▶ Directions for this task
Using the listing below, work out the number of lines in which "essere" appears; return only that figure.

▶ Records to use
=-=-=
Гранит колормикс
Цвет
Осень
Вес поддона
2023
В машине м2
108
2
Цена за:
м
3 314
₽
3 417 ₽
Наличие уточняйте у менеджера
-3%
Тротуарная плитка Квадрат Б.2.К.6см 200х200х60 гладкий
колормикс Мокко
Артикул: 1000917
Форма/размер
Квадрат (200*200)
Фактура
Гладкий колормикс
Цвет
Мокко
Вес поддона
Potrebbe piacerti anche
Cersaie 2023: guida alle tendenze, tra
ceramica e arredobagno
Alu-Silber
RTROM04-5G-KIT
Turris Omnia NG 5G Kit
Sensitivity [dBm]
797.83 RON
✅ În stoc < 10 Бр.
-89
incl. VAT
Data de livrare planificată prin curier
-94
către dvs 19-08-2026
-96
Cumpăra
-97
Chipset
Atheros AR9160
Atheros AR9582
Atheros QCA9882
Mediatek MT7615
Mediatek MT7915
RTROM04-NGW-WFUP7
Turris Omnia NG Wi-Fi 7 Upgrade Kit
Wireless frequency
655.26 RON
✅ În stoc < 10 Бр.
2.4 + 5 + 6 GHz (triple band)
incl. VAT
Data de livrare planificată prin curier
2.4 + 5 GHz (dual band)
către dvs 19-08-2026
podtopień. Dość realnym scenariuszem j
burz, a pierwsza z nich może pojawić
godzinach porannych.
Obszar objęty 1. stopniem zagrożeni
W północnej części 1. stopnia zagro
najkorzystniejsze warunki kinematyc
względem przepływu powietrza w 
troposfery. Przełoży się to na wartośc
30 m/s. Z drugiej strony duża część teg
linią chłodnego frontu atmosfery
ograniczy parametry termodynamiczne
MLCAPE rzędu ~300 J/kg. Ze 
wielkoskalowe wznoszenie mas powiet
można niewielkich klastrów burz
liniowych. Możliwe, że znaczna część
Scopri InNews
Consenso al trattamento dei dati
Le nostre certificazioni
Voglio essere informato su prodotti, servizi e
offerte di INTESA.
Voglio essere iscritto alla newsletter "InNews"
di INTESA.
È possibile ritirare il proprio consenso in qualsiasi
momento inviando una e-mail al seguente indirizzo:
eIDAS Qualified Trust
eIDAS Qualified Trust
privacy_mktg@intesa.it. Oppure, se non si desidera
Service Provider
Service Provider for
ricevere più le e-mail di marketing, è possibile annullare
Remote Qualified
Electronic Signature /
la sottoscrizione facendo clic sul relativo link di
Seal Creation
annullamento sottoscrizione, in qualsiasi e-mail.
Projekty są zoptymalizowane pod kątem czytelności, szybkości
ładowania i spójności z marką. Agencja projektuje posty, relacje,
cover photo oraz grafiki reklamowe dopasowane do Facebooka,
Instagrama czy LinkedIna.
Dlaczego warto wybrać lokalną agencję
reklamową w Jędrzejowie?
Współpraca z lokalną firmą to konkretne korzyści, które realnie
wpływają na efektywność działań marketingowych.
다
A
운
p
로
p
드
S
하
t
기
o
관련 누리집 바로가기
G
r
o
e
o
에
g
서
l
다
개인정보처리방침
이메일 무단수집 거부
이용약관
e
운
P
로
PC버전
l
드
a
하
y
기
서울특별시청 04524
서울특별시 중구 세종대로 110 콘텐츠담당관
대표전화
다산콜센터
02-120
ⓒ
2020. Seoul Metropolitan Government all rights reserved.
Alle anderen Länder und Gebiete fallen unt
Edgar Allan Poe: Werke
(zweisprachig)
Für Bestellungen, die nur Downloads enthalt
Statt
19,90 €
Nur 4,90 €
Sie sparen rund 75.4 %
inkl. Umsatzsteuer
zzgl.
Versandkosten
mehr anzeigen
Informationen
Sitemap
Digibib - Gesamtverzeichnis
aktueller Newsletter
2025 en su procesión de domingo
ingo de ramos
=-=-=
▶ Written solution
2